Big Labor's Endorsement For Obama Is All About Repaying Favors
By John R. Lott, Jr. and Grover G. Norquist
This month the AFL-CIO "enthusiastically" endorsed Obama's re-election bid. No surprise there. No previous president has created anywhere near as large wealth transfers to unions.
Obama's $825 billion stimulus package targeted union jobs. Then there was the $26 billion Public Sector Jobs Bill of 2010. And the Disaster Relief and the Summer Jobs Act of 2010 provided another $24 billion to specifically help teachers, police and firefighters.
The stimulus required Davis-Bacon "prevailing wages and benefits" rules for contracts receiving any stimulus money. These rules typically force companies to pay union wages.

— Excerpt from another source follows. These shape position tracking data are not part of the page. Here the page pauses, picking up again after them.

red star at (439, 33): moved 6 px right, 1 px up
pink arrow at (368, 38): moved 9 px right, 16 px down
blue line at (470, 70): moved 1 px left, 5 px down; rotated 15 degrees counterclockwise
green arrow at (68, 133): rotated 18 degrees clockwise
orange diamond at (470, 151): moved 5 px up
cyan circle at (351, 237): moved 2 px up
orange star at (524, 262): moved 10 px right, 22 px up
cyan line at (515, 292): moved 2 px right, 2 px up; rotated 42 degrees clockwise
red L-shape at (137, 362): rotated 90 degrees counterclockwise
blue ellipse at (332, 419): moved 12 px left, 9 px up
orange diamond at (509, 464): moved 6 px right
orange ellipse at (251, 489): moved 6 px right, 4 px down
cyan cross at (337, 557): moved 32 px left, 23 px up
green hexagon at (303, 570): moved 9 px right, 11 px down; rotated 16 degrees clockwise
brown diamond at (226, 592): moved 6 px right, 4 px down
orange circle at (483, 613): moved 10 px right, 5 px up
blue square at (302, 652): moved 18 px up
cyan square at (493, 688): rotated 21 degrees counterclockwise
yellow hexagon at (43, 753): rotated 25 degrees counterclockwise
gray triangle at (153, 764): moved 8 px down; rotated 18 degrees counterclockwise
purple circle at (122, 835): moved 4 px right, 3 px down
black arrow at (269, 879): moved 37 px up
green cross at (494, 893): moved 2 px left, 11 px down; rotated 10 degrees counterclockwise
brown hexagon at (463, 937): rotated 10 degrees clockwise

In addition, Obama enacted new executive orders that forced some contractors bidding for government contracts to recognize unions and adopt existing collective bargaining agreements. He even went so far in this process as imposing a "gag" order on what firms were allowed to tell employees about unions and collective bargaining in the event that union organizing efforts were undertaken.

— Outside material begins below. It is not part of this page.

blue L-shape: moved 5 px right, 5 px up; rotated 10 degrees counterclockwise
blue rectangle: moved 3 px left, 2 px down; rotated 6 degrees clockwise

According to the Obama administration's recovery.gov, newly released data show that a total of $504 billion of federal contracts, grants and loans to states and territories were awarded between Feb. 17, 2009, and Dec. 31, 2011. The amounts vary a lot across states, with the very lowest at $978 per capita in Virginia and the highest at $2,495 per capita in Alaska. The District of Columbia is the real winner at a whopping $7,603.
Stimulus money didn't go to the states hardest hit by the recession. States with higher bankruptcy, foreclosure and poverty rates as well as lower incomes got significantly less money. And states that had higher unemployment rates received virtually exactly the same amount of money as states with lower rates.

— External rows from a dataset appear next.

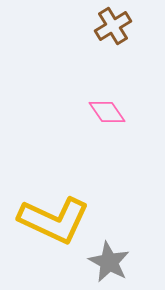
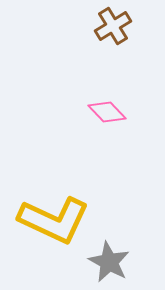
pink diamond: rotated 9 degrees counterclockwise
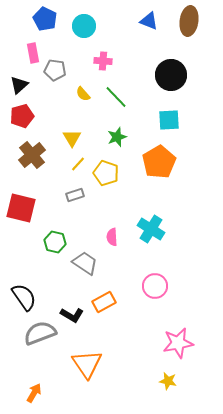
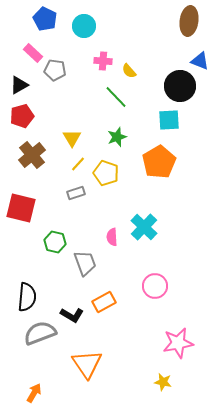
blue triangle: moved 51 px right, 40 px down
pink rectangle: rotated 36 degrees counterclockwise
black circle: moved 9 px right, 11 px down
black triangle: rotated 12 degrees clockwise
yellow semicircle: moved 46 px right, 23 px up
gray rectangle: moved 1 px right, 2 px up
cyan cross: moved 7 px left, 2 px up; rotated 12 degrees clockwise
gray trapezoid: rotated 36 degrees clockwise
black semicircle: moved 3 px right; rotated 40 degrees clockwise
yellow star: moved 5 px left, 1 px down
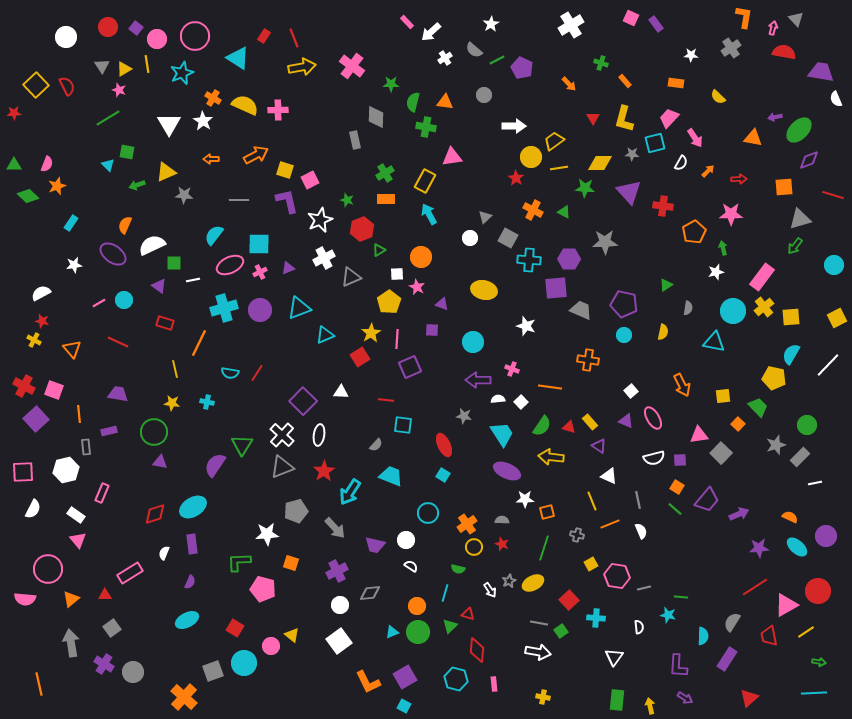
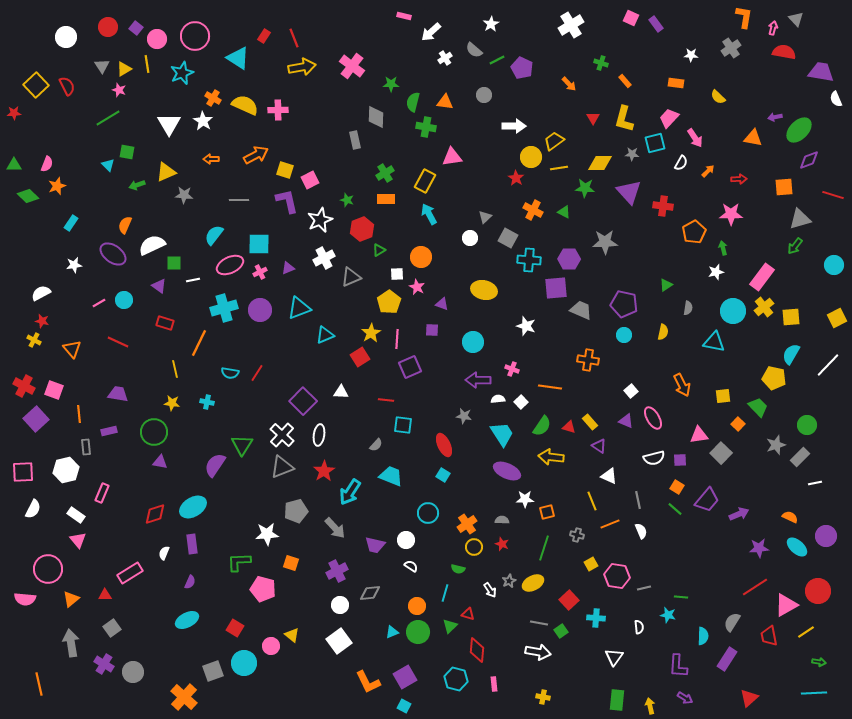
pink rectangle at (407, 22): moved 3 px left, 6 px up; rotated 32 degrees counterclockwise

But there was one group that significantly benefitted: unions. The top 10 states receiving the most stimulus money got more than 70% more money per person than the 10 states that received the least money. At the same time those states had more than twice the share of their workers represented by unions.
Right-to-work states obtained about $270 less per capita, and each 10-percentage-point reduction in a state's workforce represented by unions saw a $1.6 billion drop in stimulus dollars given the average state.
Of course, there were other benefits provided unions, such as the National Labor Relations Board preventing Boeing from building planes in right-to-work South Carolina and the sweeping new rules adopted in December that speed union elections, creating so-called "ambush" elections, denying companies sufficient time to respond.
There have been the auto bailouts, with GM alone receiving $50 billion in direct funds, another $45 billion in tax breaks that they don't have to pay on future profits, the expropriation of bonds, the Cash for Clunkers program, and other money to help retool production lines and develop new products.